Чуть наклонившись над столом, президент заговорил резким тоном, порой глотая слова, запинаясь при чтении текста выступления, за строками он следил указательным пальцем. Периодически возвышал голос, чтобы выделить фрагмент речи, но прежняя риторика угасла. Как отмечал Ачесон, голос его лишился богатства оттенков — это был голос инвалида. Сторонники и противники президента заметили его осунувшееся, неподвижное лицо, дрожащие руки и как он тянулся к стакану с водой.

— Откровенно говоря, оценка поездки — была она плодотворной или нет — зависит от вас. Потому что, пока здесь, в залах американского конгресса — при поддержке американского народа, — вы не рассмотрите соглашения, достигнутые в месте под названием Ялта, и не окажете им активную поддержку, результаты работы конференции нельзя считать устоявшимися.

Из этой длинной, бессвязной речи слушатели узнали мало нового. Президент сказал, что не чувствовал себя больным, пока не вернулся в Вашингтон и не познакомился со слухами, распространившимися в его отсутствие. Долго говорил о планах в отношении Германии: подчеркивал, что безоговорочная капитуляция не означает разорения и порабощения немецкого народа; характеризовал четыре оккупационные зоны и обещал уничтожить нацистскую партию, милитаризм, германский Генеральный штаб, «который слишком часто сотрясал мир на Земле».

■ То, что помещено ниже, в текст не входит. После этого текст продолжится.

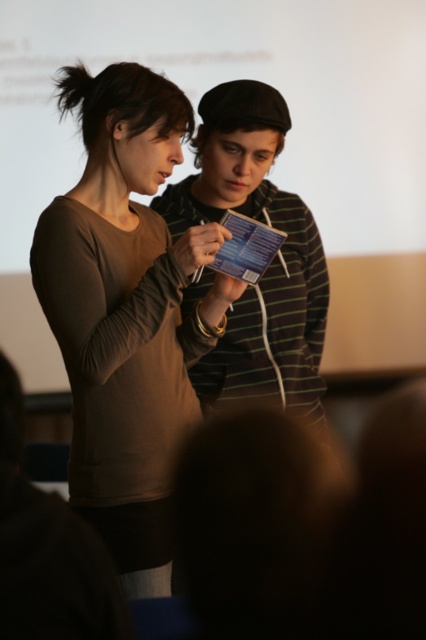 Question: Is matte brown shirt at center wider than striped cotton sweater at center?

Choices:
 (A) no
 (B) yes

Answer: (A)

Question: Is matte brown shirt at center further to camera compared to striped cotton sweater at center?

Choices:
 (A) yes
 (B) no

Answer: (B)

Question: Which point is closer to the camera?

Choices:
 (A) (89, 388)
 (B) (244, 113)

Answer: (A)

Question: Which of the following is the closest to the observer?

Choices:
 (A) (204, 120)
 (B) (144, 236)

Answer: (B)

Question: Can you confirm if matte brown shirt at center is positioned to the right of striped cotton sweater at center?

Choices:
 (A) yes
 (B) no

Answer: (B) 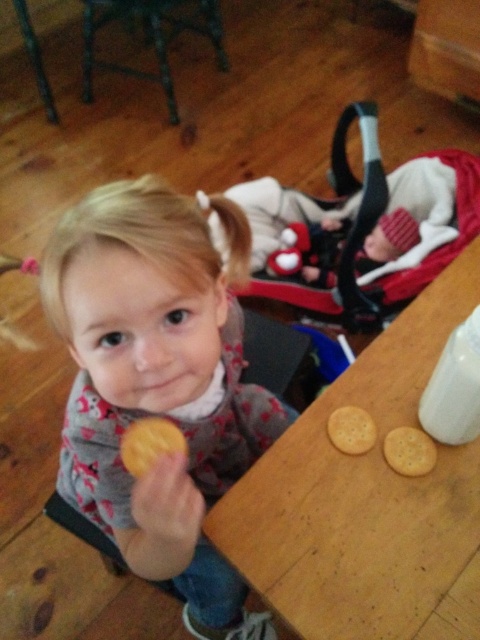 Find the location of a particular element. This screenshot has width=480, height=640. matte pink shirt at center is located at coordinates (158, 384).

This screenshot has width=480, height=640. What do you see at coordinates (158, 384) in the screenshot?
I see `matte pink shirt at center` at bounding box center [158, 384].

What are the coordinates of `matte pink shirt at center` in the screenshot? It's located at (158, 384).

Does wooden table at center come in front of white matte bottle at upper right?

Yes, it is.

In the scene shown: Can you confirm if wooden table at center is smaller than white matte bottle at upper right?

No.

In order to click on wooden table at center in this screenshot , I will do `click(364, 497)`.

Is white matte bottle at upper right thinner than yellow matte cookie at center?

Indeed, white matte bottle at upper right has a lesser width compared to yellow matte cookie at center.

Who is more distant from viewer, (448, 436) or (178, 433)?

Positioned behind is point (448, 436).

Based on the photo, who is more forward, (468, 333) or (149, 458)?

Point (149, 458) is more forward.

Identify the location of white matte bottle at upper right. (455, 387). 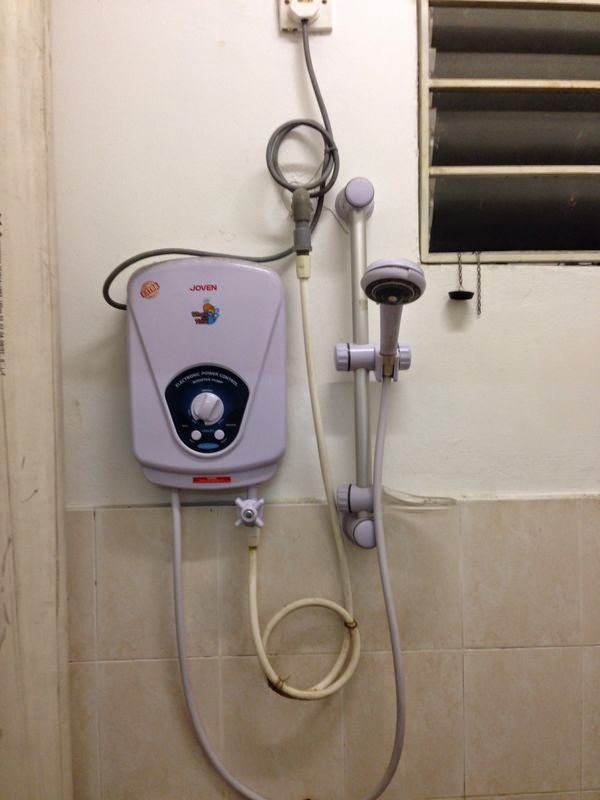 Find the location of a particular element. The image size is (600, 800). white wall is located at coordinates (199, 160). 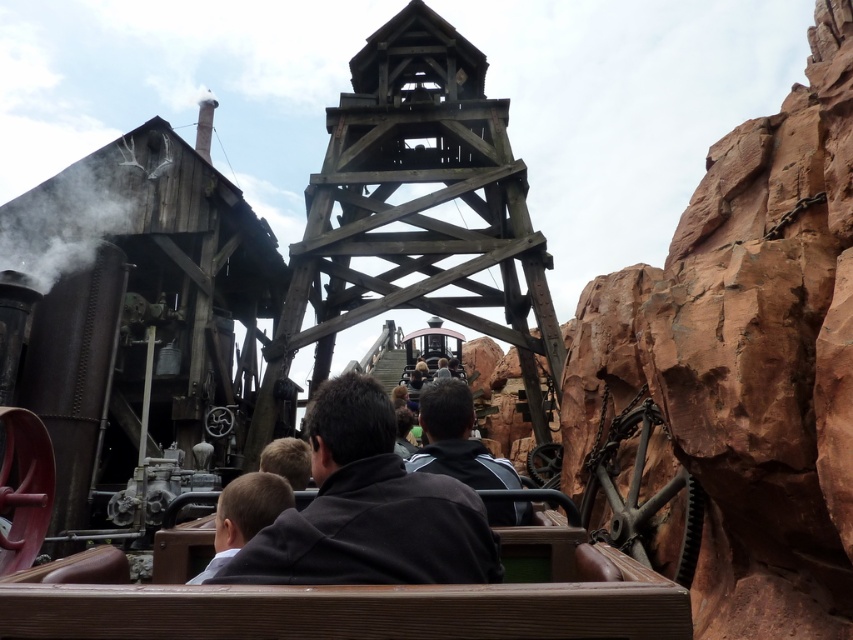 Question: Which object is closer to the camera taking this photo?

Choices:
 (A) black matte steam at left
 (B) rusty metal steam engine at left

Answer: (B)

Question: Does dark gray hoodie at center appear on the left side of light brown leather jacket at lower center?

Choices:
 (A) yes
 (B) no

Answer: (B)

Question: Which of the following is the farthest from the observer?

Choices:
 (A) (451, 412)
 (B) (7, 204)
 (C) (225, 515)

Answer: (B)

Question: Estimate the real-world distances between objects in this image. Which object is closer to the rusty metal steam engine at left?

Choices:
 (A) dark gray fabric at center
 (B) light brown leather jacket at lower center
 (C) dark gray hoodie at center
 (D) black matte steam at left

Answer: (D)

Question: Does dark gray fabric at center have a larger size compared to light brown leather jacket at lower center?

Choices:
 (A) yes
 (B) no

Answer: (A)

Question: Is wooden at center to the right of dark gray fabric at center from the viewer's perspective?

Choices:
 (A) no
 (B) yes

Answer: (B) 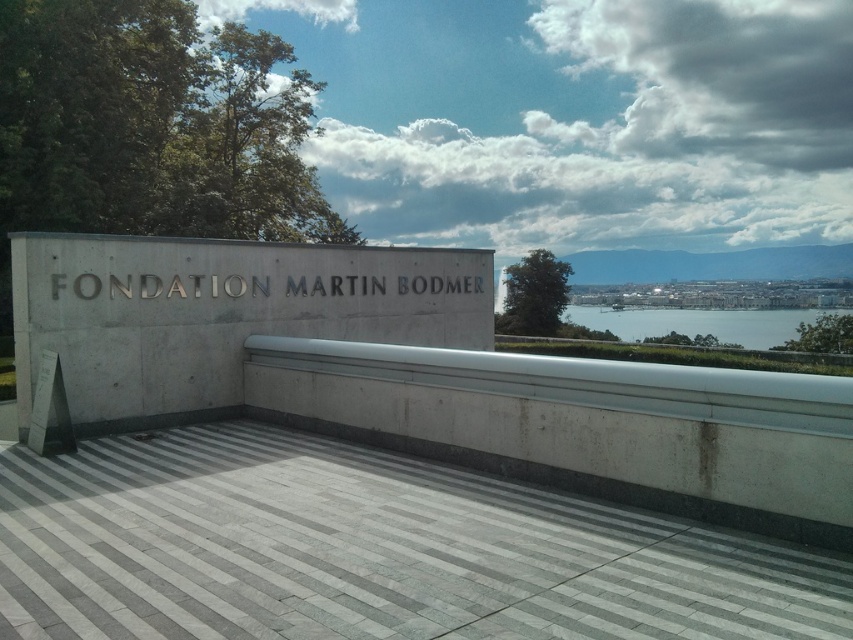 Is white concrete sign at center closer to the viewer compared to clear blue water at center?

That is True.

Can you confirm if white concrete sign at center is smaller than clear blue water at center?

Yes.

The width and height of the screenshot is (853, 640). What do you see at coordinates (218, 314) in the screenshot?
I see `white concrete sign at center` at bounding box center [218, 314].

In order to click on white concrete sign at center in this screenshot , I will do `click(218, 314)`.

К отчаянию Розенмана, президент не переставал импровизировать; однажды почти лишился голоса и на всем протяжении речи постоянно сбивался в акцентах, как если бы разум его не поспевал за голосом. Но в заключение этот слабеющий голос взвился до ноток отчаянной решимости:

— Конференция в Крыму будет, надеюсь, поворотным пунктом в нашей истории и, следовательно, истории всего мира. Вскоре сенату и американскому народу будет представлено важное решение, которое определит судьбу Соединенных Штатов, мира, будущих поколений...

Ни один план не совершенен. Все, что предстоит принять в Сан‑Франциско, несомненно, не раз подвергнется коррекции в будущем, как наша конституция...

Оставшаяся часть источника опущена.